Archive for 2011.6

更新

2011.6.18

with 10 years

結局は快楽主義者

2011.6.18

 これを読んでいる人達からすると、「筆を使うこと」が僕にとっては当り前のこととして捉えているだろうから(そうじゃない方はportfolioを参照して下さい)、そのまま話をすすめさせてもらうが、筆入れをする作品がある。筆入れをするのは写真プリントであるが、そのプリントにも時間もエネルギーもコストもかかっている。1mを超えるのも当り前で、それを昇華させるために筆入れをするのだが、プリントは塗料を削ったり消したりしようとすると、その下の写真の絵柄まで消えてしまうのだから、失敗して消すというのがありえない。もしも、(消すのも含めて)修正をするのなら、そこからまた昇華させる道筋を見なければならない。
 
 そんな訳で、筆入れをする時は一筆一筆、「えいや」っと清水の舞台から飛び降りる心境だ(大袈裟ではなく)。そんな時には、全身の神経や細胞がヒリヒリするのだが、やはり、死を身近に感じたときに抱く感覚と似ている。そして、さっき便所で用を足している時(枕上、鞍上、厠上の「厠上」だ)に気付いたのだが、「真ん中」というのも同じなのだ。
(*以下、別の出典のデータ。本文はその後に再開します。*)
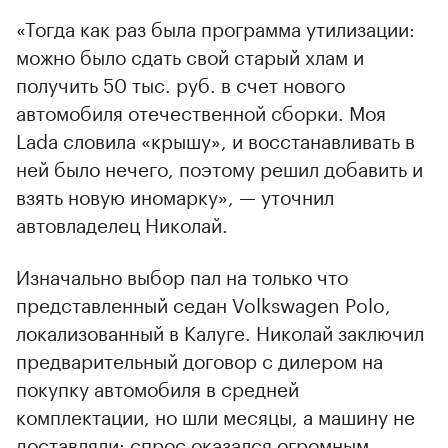
«Тогда как раз была программа утилизации:
можно было сдать свой старый хлам и
получить 50 тыс. руб. в счет нового
автомобиля отечественной сборки. Моя
Lada словила «крышу», и восстанавливать в
ней было нечего, поэтому решил добавить и
взять новую иномарку», — уточнил
автовладелец Николай.
Изначально выбор пал на только что
представленный седан Volkswagen Polo,
локализованный в Калуге. Николай заключил
предварительный договор с дилером на
покупку автомобиля в средней
комплектации, но шли месяцы, а машину не
доставляли: спрос оказался огромным,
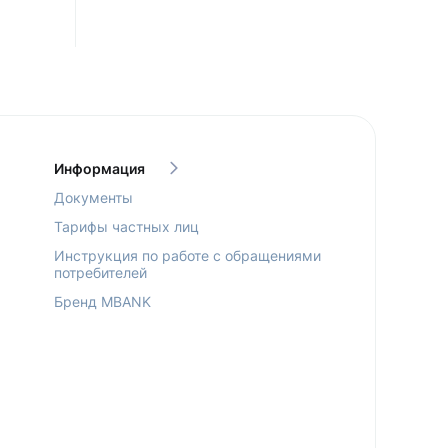
Информация
Документы
Тарифы частных лиц
Инструкция по работе с обращениями
потребителей
Бренд MBANK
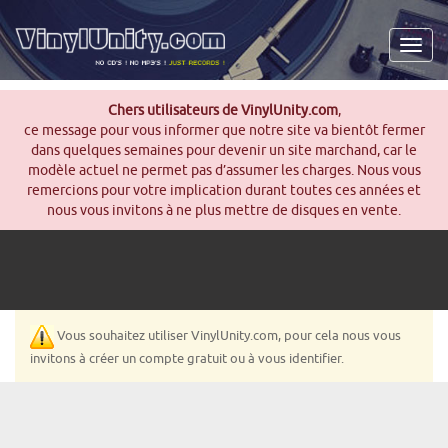
Men
Chers utilisateurs de VinylUnity.com
,
ce message pour vous informer que notre site va bientôt fermer
dans quelques semaines pour devenir un site marchand, car le
modèle actuel ne permet pas d’assumer les charges. Nous vous
remercions pour votre implication durant toutes ces années et
nous vous invitons à ne plus mettre de disques en vente.
Vous souhaitez utiliser VinylUnity.com, pour cela nous vous
invitons à créer un compte gratuit ou à vous identifier.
真ん中というのは、少しでもずれたら正や負に落っこちてしまう。さっき、清水の舞台から飛び降りると書いたが、死を身近に感じるのは縁に立っているときに抱く感覚であり、落ちてしまったときに感じるものではない。つまり、縁に立って「おっとっとっと、おっとっと」としており、自らその場所に立っているのだから遊びに行っているようなものだ。映画『ハート・ロッカー』の冒頭にも出てきた「戦争は麻薬である」という言葉通り、死を身近に抱く感覚は、その現場にいるものにとっては麻薬であり、進んでその場所に立とうとする自分は、快楽主義者である。
 
 そのことは重々承知の上だったが、まさか「真ん中」の感覚までそこに繋がるとは思いもしなかった。
 
 以前にも書いたようなことを今更書いているのかというと、色々なことを「やめよう」と思ったり、新作『人間とは(仮)』のラフ画を描いていたりしていたら、「眠っている間にも魂は燃えている」が再び動き始めたからだ。「眠っているー」は約1年の間、壁に貼付けて常に見ている状態にしながらも制作が止まってしまった(完成がみえなくなってしまった)作品である。その作品が「やめる」ことを選んだ結果、「動き」始めたのだった。そして、今までの多くのことがその1枚に結集され、その先に待っている『人間とは(仮)』に繋がっていくのだから、今の状態以上に人生の面白味を享受しないことはないだろう。

靖国神社へ

2011.6.11

 諏訪敦さんの展示を観に行ってから、「ちょうどいいや」と靖国神社へ。今まではそれほど興味はなかったが、今年の初めに行った健康診断で医師から、戦死した大尉(少佐か忘れたが、何か位のあった人)と苗字が一緒だということで、診断結果の話ではなく、延々とその戦死者の話をされ、そして、靖国神社にはこの戦死者の銅像が建っているとのことで靖国神社に興味が湧いていたのだった。

 
 それで、いざ行ってみたら・・・ねぇでやんの。それらしい銅像はあり、文章を読んでみたのだが、一向に江口の単語が出てこない。しかし、発見もあった。医師との話とは若干異なっていたことに「あのじじぃ」と思いながら、靖国神社から出ようとした時に、出入り口のところで老人が深々とお辞儀している光景と遭遇したのだった。参拝中(銅像捜索中)に「案外、普通の場所だな」と思っていたのだが、靖国神社を靖国神社たらしめるものというのは、念のような社会常識なのだ。これは名産品やありがたいお食事などとも同じで、人の造り出した念造物が靖国神社なのだった。それは、興味を湧かせた医師が、「その江口っていうのが、所謂今で言うところの自爆テロをやったんだな。それで○○戦争を勝ちに導いたんだよ。いわば英雄だな」というような口振りで話していたように、如何に何人もの人を殺そうとも「戦争で勝った=英雄」という考え方や、今日見かけた老人のお辞儀、そして碑文に書かれていた「散華」という表現などからも察することが出来る。それが靖国神社であり、多くの人の念が造り出している念造物なのだ。

 
 それは、ユングの言う集団的無意識とも異なるし、何かを「美しい」と感じる美意識とも若干異なるような気がしたのだった。

2011.6.11

朝4時半に起床。さすがに早過ぎて身体がだるい。さっさとやめて昼飯食って、雨を歩こう。